Index-fund investors don’t buy physical commodities. They trade in futures contracts, which are agreements to buy or sell a specific amount of a commodity at a set price by a specific date. Futures, then, are benchmarks for prices across commodities markets.
An oil refiner may use futures to lock up a quantity of oil for delivery at a later date. A farmer may use them to guarantee a price for his crop.
But an index fund investor, Masters noted, is interested in only one thing: riding a price trend by trading in contracts.
The motivation is the same for one of the most popular commodity-related mutual funds available to individuals -- Newport Beach-based Pimco Commodity Real Return. The $14-billion-asset fund, which has rewarded its shareholders with a 24% gain this year, invests in complex securities designed to replicate the performance of a Dow Jones commodity index.
So investors in the fund aren’t financing new oil wells that could boost global crude supplies. They aren’t putting up money for a new copper mine in Zaire. They’re just reaping whatever price gains can be had in commodity markets.
And, as Masters noted, success in commodity-fund investing feeds on itself. Investors’ interest in the funds “increases the more prices increase.” To put it another way, he said, investors’ “profit-motivated demand for futures” is the opposite of what you would expect from consumers, who tend to buy less of something as it gets more costly.
Masters, who said he didn’t trade commodities, said he agreed to appear at the hearing of the Homeland Security and Governmental Affairs Committee “as a concerned citizen.” The focus of the event, called by Sen. Joe Lieberman (I-Conn.), was the effect of speculation on commodity prices.
It wasn’t one-sided. Masters was rebutted by Jeffrey Harris, chief economist for the Commodity Futures Trading Commission, which regulates commodity markets. Harris contended that “the economic data show that overall commodity price levels . . . are being driven by powerful fundamental economic forces and the laws of supply and demand,” not by speculation.

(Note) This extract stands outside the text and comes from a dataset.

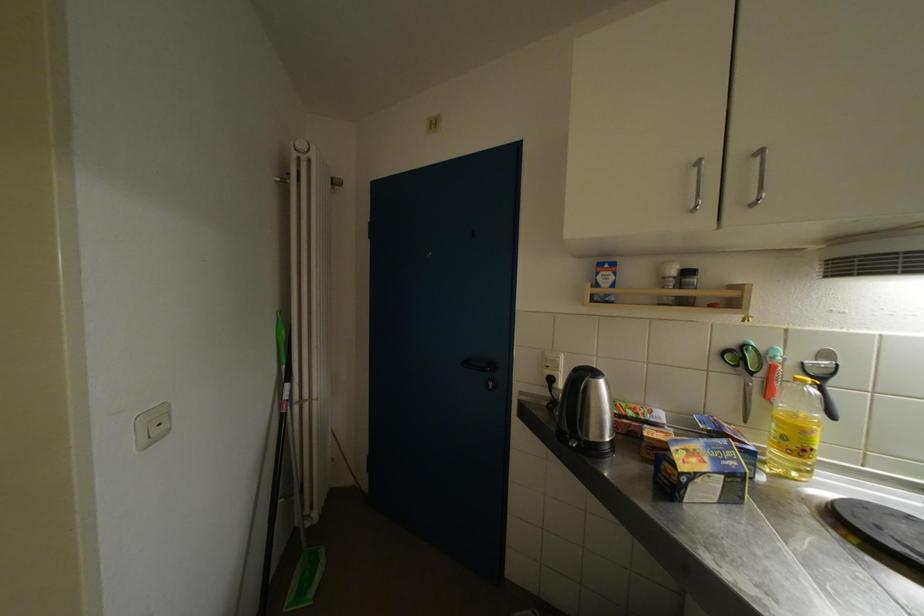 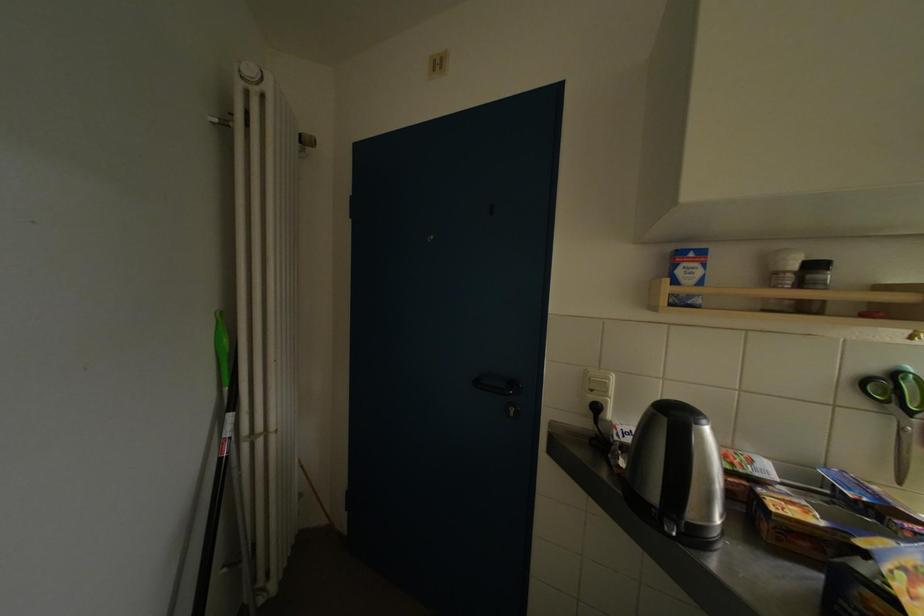 Where in the second image is the point corresponding to the point at 695,276 from the first image?

(821, 270)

Certainly, big investors make convenient whipping boys. It’s easier for politicians to attack them than to remind Americans how incredibly wasteful they are about energy. Imagine a Senate hearing called to excoriate recent buyers of mega-SUVs. Not going to happen.

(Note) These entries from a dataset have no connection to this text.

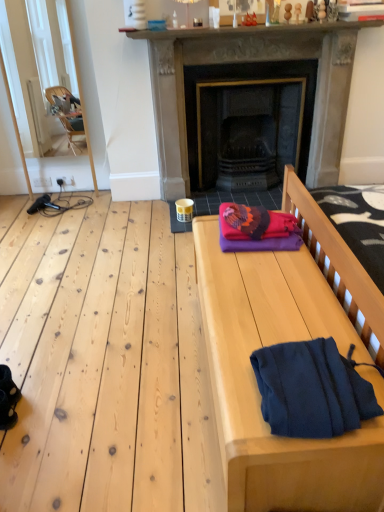 Question: Can you confirm if knitted woolen blanket at center is smaller than smooth wooden bench at right?

Choices:
 (A) no
 (B) yes

Answer: (B)

Question: Could you tell me if knitted woolen blanket at center is turned towards smooth wooden bench at right?

Choices:
 (A) yes
 (B) no

Answer: (B)

Question: From the image's perspective, is knitted woolen blanket at center on top of smooth wooden bench at right?

Choices:
 (A) no
 (B) yes

Answer: (B)

Question: Does knitted woolen blanket at center appear on the left side of smooth wooden bench at right?

Choices:
 (A) yes
 (B) no

Answer: (B)

Question: Does knitted woolen blanket at center lie in front of smooth wooden bench at right?

Choices:
 (A) yes
 (B) no

Answer: (B)

Question: Does knitted woolen blanket at center have a greater width compared to smooth wooden bench at right?

Choices:
 (A) no
 (B) yes

Answer: (A)

Question: Is dark blue fleece at lower right taller than smooth stone mantle at upper center?

Choices:
 (A) yes
 (B) no

Answer: (A)

Question: Can you confirm if dark blue fleece at lower right is thinner than smooth stone mantle at upper center?

Choices:
 (A) no
 (B) yes

Answer: (A)

Question: Is dark blue fleece at lower right bigger than smooth stone mantle at upper center?

Choices:
 (A) yes
 (B) no

Answer: (B)

Question: From the image's perspective, is dark blue fleece at lower right over smooth stone mantle at upper center?

Choices:
 (A) yes
 (B) no

Answer: (B)

Question: Considering the relative sizes of dark blue fleece at lower right and smooth stone mantle at upper center in the image provided, is dark blue fleece at lower right shorter than smooth stone mantle at upper center?

Choices:
 (A) yes
 (B) no

Answer: (B)

Question: Is dark blue fleece at lower right outside smooth stone mantle at upper center?

Choices:
 (A) yes
 (B) no

Answer: (A)

Question: Considering the relative positions of smooth wooden bench at right and dark gray stone fireplace at center in the image provided, is smooth wooden bench at right to the left of dark gray stone fireplace at center from the viewer's perspective?

Choices:
 (A) yes
 (B) no

Answer: (A) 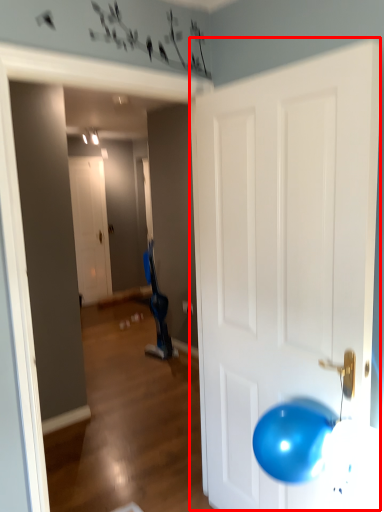 Question: From the image's perspective, where is door (annotated by the red box) located in relation to door in the image?

Choices:
 (A) below
 (B) above

Answer: (A)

And if this still is a free country, as SUV buyers might testify, why shouldn’t investors have the right to put their money into commodity funds?
When I asked CalPERS how it would defend its commodity investments in light of what has happened to prices and the pain those costs are inflicting on ordinary people, a spokesman noted that the goal of the 2-year-old program was to diversify the fund’s $242-billion portfolio and hedge against inflation, thereby helping to protect benefits for state retirees.
“Ours was a long-term investment plan for the coming natural-resources-constrained decades that was developed well before the recent jump in commodities pricing.” Well, OK then.
If the commodity surge has become a bubble, as many Wall Street pros believe, it will end the way all bubbles end -- with a crash that will humble those who came late to the party. There’s probably no need for politicians to get involved.
But a hands-off approach may be impossible if oil keeps climbing in the near term, exacting a heavier toll on struggling consumers.
As for investors who have turned to commodities for diversification, consider this: If their buying helps drive oil prices high enough to trigger a deep recession, the devastation in the stock portions of their portfolios could far exceed the gains they rack up in commodities. There’s an irony waiting to happen.